Ch. 3 Text Flashcards
What is an organization?
Stable, formal social structure that takes resources from the environment and processes them to produce outputs.
What is the behavioral definition of an organization?
A collection of rights, privileges, obligations, and responsibilities delicately balanced over a period of time through conflict and resolution.
People in organizations develop customary ways of working; they gain attachments to existing relationships; and they make arrangements with subordinates and superiors about how work will be done, the amount of work that will be done, and under what conditions work will be done.
What is the technical definition of an organization?
Encourages us to focus on how inputs are combined to create outputs when technology changes are introduced into the company.
Tells us how thousands of firms in competitive markets combine capital, labor, and information technology.

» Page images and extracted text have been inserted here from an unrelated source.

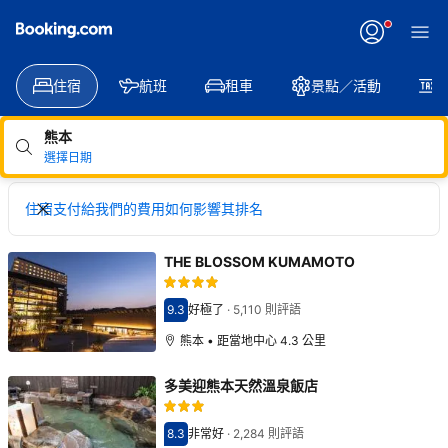
住宿
航班
租車
景點／活動
熊本
選擇日期
住宿支付給我們的費用如何影響其排名
THE BLOSSOM KUMAMOTO
9.3
好極了
·
5,110 則評語
分數9.3分
熊本 • 距當地中心 4.3 公里
多美迎熊本天然溫泉飯店
8.3
非常好
·
2,284 則評語
分數8.3分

What are the features of an organization?
1) Routines and Business Processes
2) Organizational Politics
3) Organizational Culture
4) Organizational Environments
5) Organizational Structure
What are routine and business procedures?
Precise rules, procedures, and practices that have been developed to cope with virtually all expected situations.
As employees learn these routines, they become highly productive and efficient, and the firm is able to reduce its costs over time as efficiency increases.
What are organizational politics?
People in organizations occupy different positions with different specialties, concerns, and perspectives.
They naturally have divergent viewpoints about how resources, rewards, and punishments should be distributed.
Political resistance is one of the greatest difficulties to bringing about organizational change – especially the development of new information systems.
What is organizational culture?
Encompasses this set of assumptions about what products the organization should produce, how it should produce them, where, and for whom.
Organizational culture is a powerful unifying force that restrains political conflict and promotes common understanding, agreement on procedures, and common practices.
What are organizational environments?
Environment from which they draw resources and to which they supply goods and services.
Environments generally change much faster than organizations.
Most organizations are unable to adapt to a rapidly changing environment.
What are some economic impacts of information systems on organizations?
As the cost of information technology decreases, it is substituted for labor, which historically has been a rising cost.
As the cost of information technology decreases, it also substitutes for other forms of capital such as buildings and machinery, which remain relatively expensive.
Information technology helps firms contract in size because it can reduce transaction costs – the costs incurred when a firm buys on the marketplace what it cannot make itself.
Information technology, especially the use of networks, can help firms lower the cost of market participation (transaction costs), making it worthwhile for firms to contract with external suppliers instead of using internal sources.
As transaction costs decrease, firm size should shrink because it becomes easier and cheaper for the firm to contract for the purchase of goods and services in the marketplace rather than to make the product or offer the service itself.
Information technology, by reducing the costs of acquiring and analyzing information, permits organizations to reduce agency costs because it becomes easier for manager to oversee a greater number of employees.
What are some organizational impacts of information systems on organizations?
Large, bureaucratic organizations have been able to downsize, reducing the number of employees and the number of levels in their organizational hierarchies.
Management costs decline as a percentage of revenues, and the hierarchy becomes much more efficient.
The shape of organizations flattens because professional workers tend to be self-managing, and decision making should become more decentralized as knowledge and information become more widespread throughout the firm.
May encourage task force – networked organizations in which groups of professionals come together – face-to-face or electronically – for short periods of time to accomplish a specific task.
What is Porter’s Competitive Forces Model?
Provides a general view of the firm, its competitors, and the firm’s environment.
Five competitive forces shape the fate of the firm:
1) Traditional Competitors
2) New Market Entrants
3) Substitute Products and Services
4) Customers
5) Suppliers
What are traditional competitors?
All firms share market space with other competitors who are continuously devising new, more efficient ways to produce by introducing new products and services and attempting to attract customers by developing their brands and imposing switching costs on their customers.
What are new market entrants?
New companies are always entering the marketplace.
New companies have several possible advantages:
1) They are not locked into old PPE
2) They often hire younger workers who are less expensive and perhaps more innovative
3) They are not encumbered by old worn-out brand names, and they have more motivation.
These advantages can also be weaknesses:
1) They depend on financing
2) Have little brand recognition
3) Have a less-experienced work force
What are substitute products and services?
New technologies create new substitutes all the time.
The more substitute products and services in your industry, the less you can control pricing and the lower your profit margins.
Why are customers important?
A profitable company depends in large measure on its ability to attract and retain customers and charge high prices.